Dirt is matter out of place. A farmer does not call the fertile soil that nurtures her soybean crop “dirt.” But that same soil tracked by kids across the kitchen linoleum is definitely dirt, decidedly matter out of place. That simple fact reminds us that human preoccupation with purity and cleanliness is not so much about hygiene as it is about creating a sense of order.
And that helps us understand the interest of the Pharisees in purity, in keeping dear the borders between clean and unclean in the management of space, things, and human behavior. One of the glories of the Torah, celebrated in today's reading from Deuteronomy, is that the Mosaic laws covered all of life and integrated the ordinary business of civic life and household management with the worship of God. Thus all the details of one's life, properly ordered, were part of living out the covenant of one's relationship with God. It was inevitable that the human passion for order, so often expressed in the separation of the dean from the unclean, should become an important part of this living of the divine Law.

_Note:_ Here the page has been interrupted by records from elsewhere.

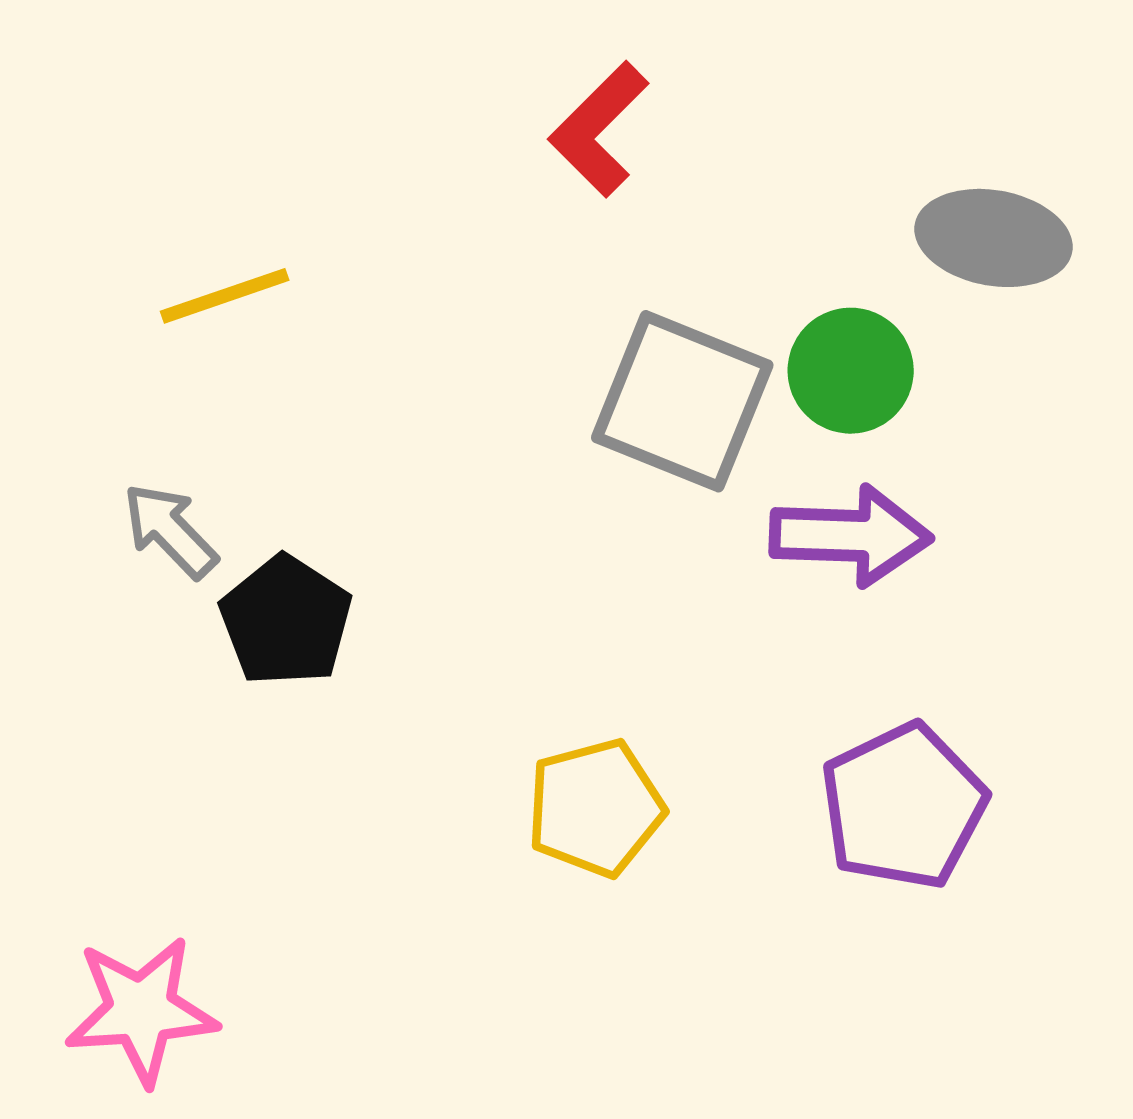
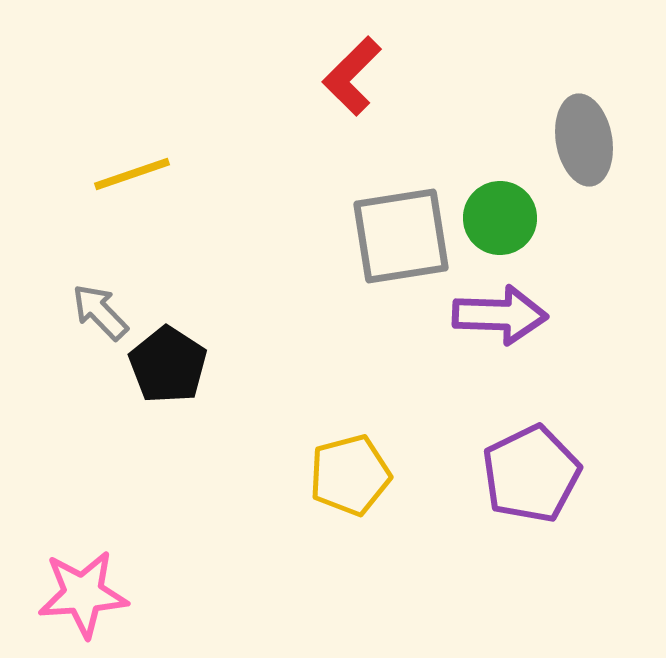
gray ellipse: (994, 238) -> (584, 140), turned 70
gray square: (682, 401) -> (401, 236), turned -31

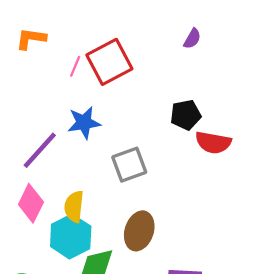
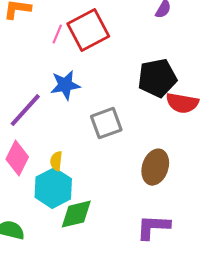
black pentagon: (186, 115) -> (157, 78), size x1.4
yellow semicircle: (74, 207) -> (56, 161), size x0.7
brown ellipse: (139, 231) -> (155, 167), moved

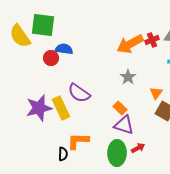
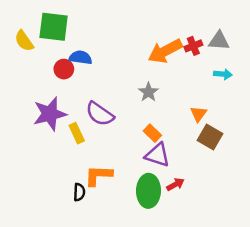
yellow semicircle: (20, 36) -> (24, 41), size x0.7
gray star: (128, 77) -> (148, 92), moved
purple star: (39, 108) -> (50, 114), moved
yellow rectangle: (61, 108) -> (77, 133), size x0.7

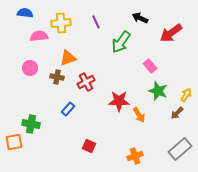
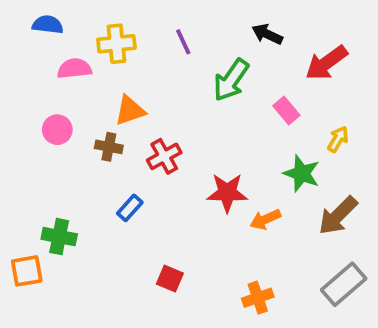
pink rectangle: (150, 66) -> (286, 111), moved
yellow arrow: (186, 95) -> (338, 139), moved
brown arrow: (177, 113) -> (338, 216), size x1.6
orange arrow: (139, 115) -> (265, 219), turned 98

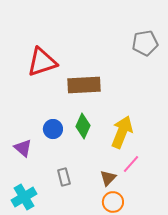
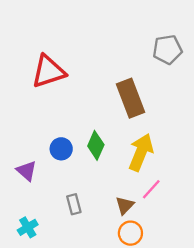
brown rectangle: (84, 85) -> (130, 98), moved, turned 72
cyan cross: (24, 197) -> (28, 227), size x0.7

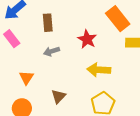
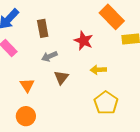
yellow arrow: (99, 70) -> (98, 70), size x0.7
brown triangle: (58, 96) -> (61, 77), moved

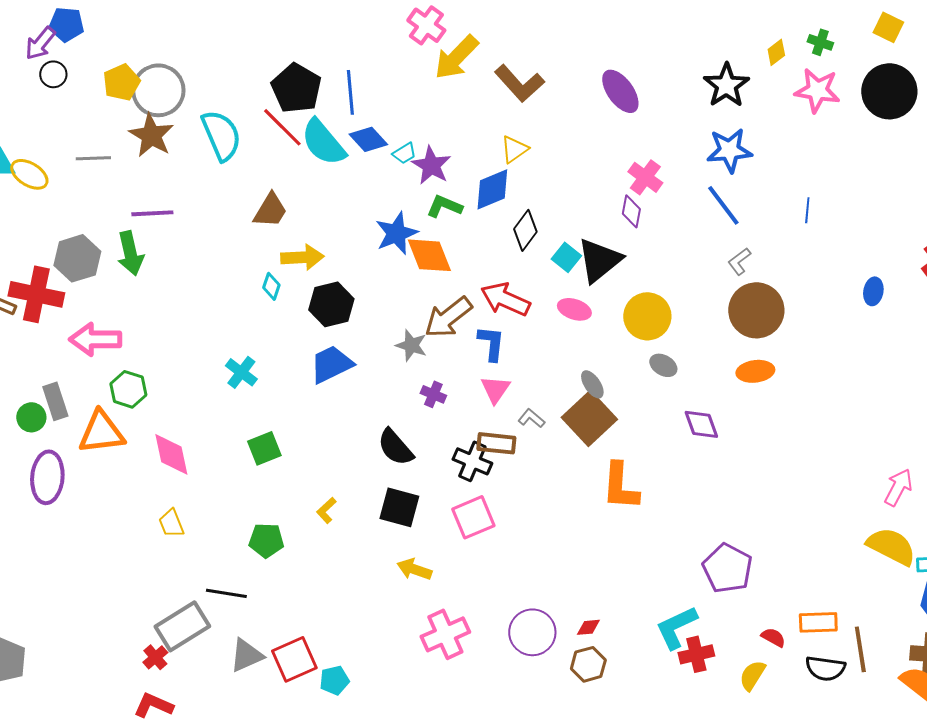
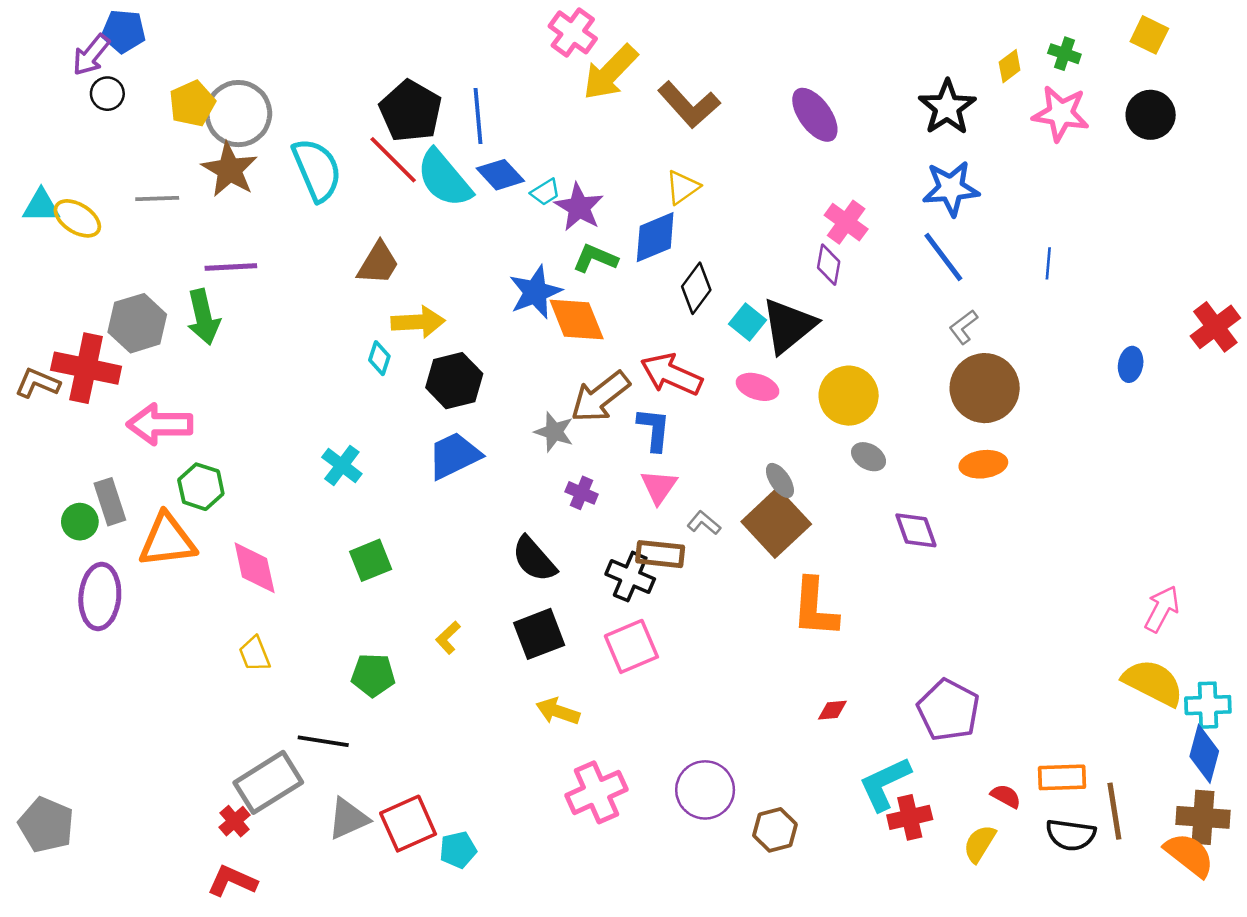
black circle: (889, 91) -> (1151, 115), size x0.7
black square: (399, 507) -> (539, 634), turned -36
red diamond: (588, 627) -> (832, 710), moved

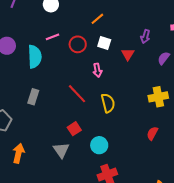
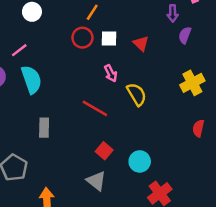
purple arrow: (145, 36) -> (173, 13), moved
pink line: (52, 37) -> (19, 50), moved
red circle: (78, 44) -> (82, 38), moved
yellow semicircle: (108, 103) -> (137, 94), moved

And therein lay a danger in the Law: the focus on external purity of surfaces and behavior could itself become disordered and threaten the whole point of the Law—right relationships among people and between them and their God. It was an ancient problem, addressed often by the prophets; and now in this Sunday's Gospel we hear Jesus join those prophetic voices, indeed quoting one of them (Isaiah), in calling people back to the basics. What Jesus says about a pure heart being more important than clean hands parallels exactly what he says in the Sermon on the Mount about attending to one's lust and anger.
To drive his point home with his disciples, Jesus dares to draw an earthy analogy from their experience of digestion and defecation (missing from the Lectionary reading):
Do you not realize that everything that goes into a person from outside cannot defile, since it enters not the heart but the stomach and passes out into the latrine? … But what comes out of a person, that is what defiles. From within people, from their hearts, come evil thoughts, unchastity, theft, murder, adultery, greed, malice, deceit, licentiousness, envy [ophtholmos poneros, literally “evil eye”], blasphemy, arrogance, folly. All these evils come from within and they defile (Mk 7:18-23).